The view with the sunrise behind you is often quite nice as well.
It is very cool to be able to walk to the dentist (extra cool today, my cheeks were burning by the time I got there). In fact, all of the local schools are within a half mile of our home, and several stores, little restaurants, and the post office are not a lot further. It's one of the reasons why my husband and I liked the location - "The kids can walk to school!" we cheered.
Which brings me to today's defense of walking. A nod of thanks to my blogger cousin who brought it up, and led me to a heated discussion on his blog from a while back. It amused me that the name of his essay was "let kids walk to school." In our house, it has never been a question of "let" them walk, it's a battle to MAKE them walk.
There are some walkers, but precious few relative to the number who could walk in 20 minutes or less. The fact of the matter is, ours is a heavily automotive society. It has become so ingrained in our culture that the idea of walking doesn't even come up. Sometimes even if you want to walk somewhere, there aren't sidewalks around to make it safe.
In this particular, cities are far healthier than suburbs. There is a lot more walking in a city, even if it's just walking to and from a subway station. In the suburbs, you only have to walk from your door to the car. And EVERYBODY drives.
When kids have to be in school for extracurriculars before the bus comes the default is the car, not the feet. If we refused to give them a ride, they would inevitably hitch a ride with someone else. Then, of course, you look bad because you're "making" some other parent drive all the time. In fact, MANY parents opt to drive no matter the schedule because they're not even comfortable with their kids riding the bus.
As far as safety goes - I sympathize with the parental worries about traffic hazards and evildoers. I have felt it too. But they are worries one must fight. You have to recognize the fact that they are FAR more likely to perish while you drive them to a trumpet lesson, or from getting cancer. You can't avoid death by keeping them from living.

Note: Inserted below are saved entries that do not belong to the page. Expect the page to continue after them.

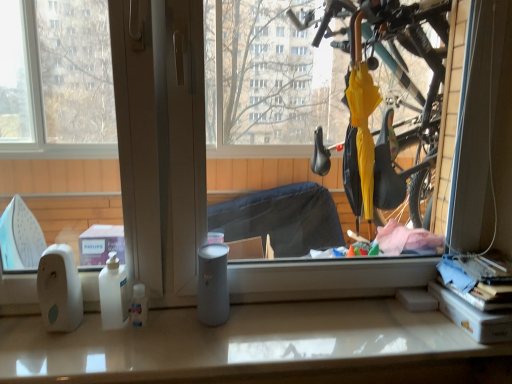 Question: Does white glossy counter top at lower center appear on the left side of transparent plastic umbrella at center?

Choices:
 (A) no
 (B) yes

Answer: (B)

Question: Is white glossy counter top at lower center in contact with transparent plastic umbrella at center?

Choices:
 (A) no
 (B) yes

Answer: (A)

Question: Is white glossy counter top at lower center at the right side of transparent plastic umbrella at center?

Choices:
 (A) no
 (B) yes

Answer: (A)

Question: Does white glossy counter top at lower center have a larger size compared to transparent plastic umbrella at center?

Choices:
 (A) yes
 (B) no

Answer: (B)

Question: Does white glossy counter top at lower center have a lesser height compared to transparent plastic umbrella at center?

Choices:
 (A) no
 (B) yes

Answer: (B)

Question: Considering the relative sizes of white glossy counter top at lower center and transparent plastic umbrella at center in the image provided, is white glossy counter top at lower center wider than transparent plastic umbrella at center?

Choices:
 (A) yes
 (B) no

Answer: (A)

Question: Is transparent plastic umbrella at center shorter than white glossy counter top at lower center?

Choices:
 (A) yes
 (B) no

Answer: (B)

Question: Can you confirm if transparent plastic umbrella at center is smaller than white glossy counter top at lower center?

Choices:
 (A) yes
 (B) no

Answer: (B)

Question: From the image's perspective, would you say transparent plastic umbrella at center is shown under white glossy counter top at lower center?

Choices:
 (A) yes
 (B) no

Answer: (B)

Question: Can you confirm if transparent plastic umbrella at center is taller than white glossy counter top at lower center?

Choices:
 (A) no
 (B) yes

Answer: (B)

Question: From the image's perspective, is transparent plastic umbrella at center on white glossy counter top at lower center?

Choices:
 (A) no
 (B) yes

Answer: (B)

Question: Are transparent plastic umbrella at center and white glossy counter top at lower center making contact?

Choices:
 (A) yes
 (B) no

Answer: (B)

Question: Is transparent plastic umbrella at center taller or shorter than white glossy counter top at lower center?

Choices:
 (A) short
 (B) tall

Answer: (B)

If you have educated your child well, accompanied them once or twice (shortly after moving here I found one of my kids on her way to the next town, in the opposite direction of home), then you need to take a deep breath and let go. You might even sneak through the woods behind them now and again to make sure they're okay, just don't transmit your fears and worries to them! Caution and smarts, yes; worry and fear, no. How proud and confident they feel once they taste independence!
Well, I rant too much. It is a fraught subject. Suffice it to say that I firmly believe we should all be walking every day. And please note that I am as guilty as the next person. If I can have an extra ten or fifteen minutes at home, I'll often take it and drive to a school event rather than walk. The idea of adding TIME to get from here to there is unconscionable. The car is an embedded national habit, like TV and fast food, and we need to be weaned off of it.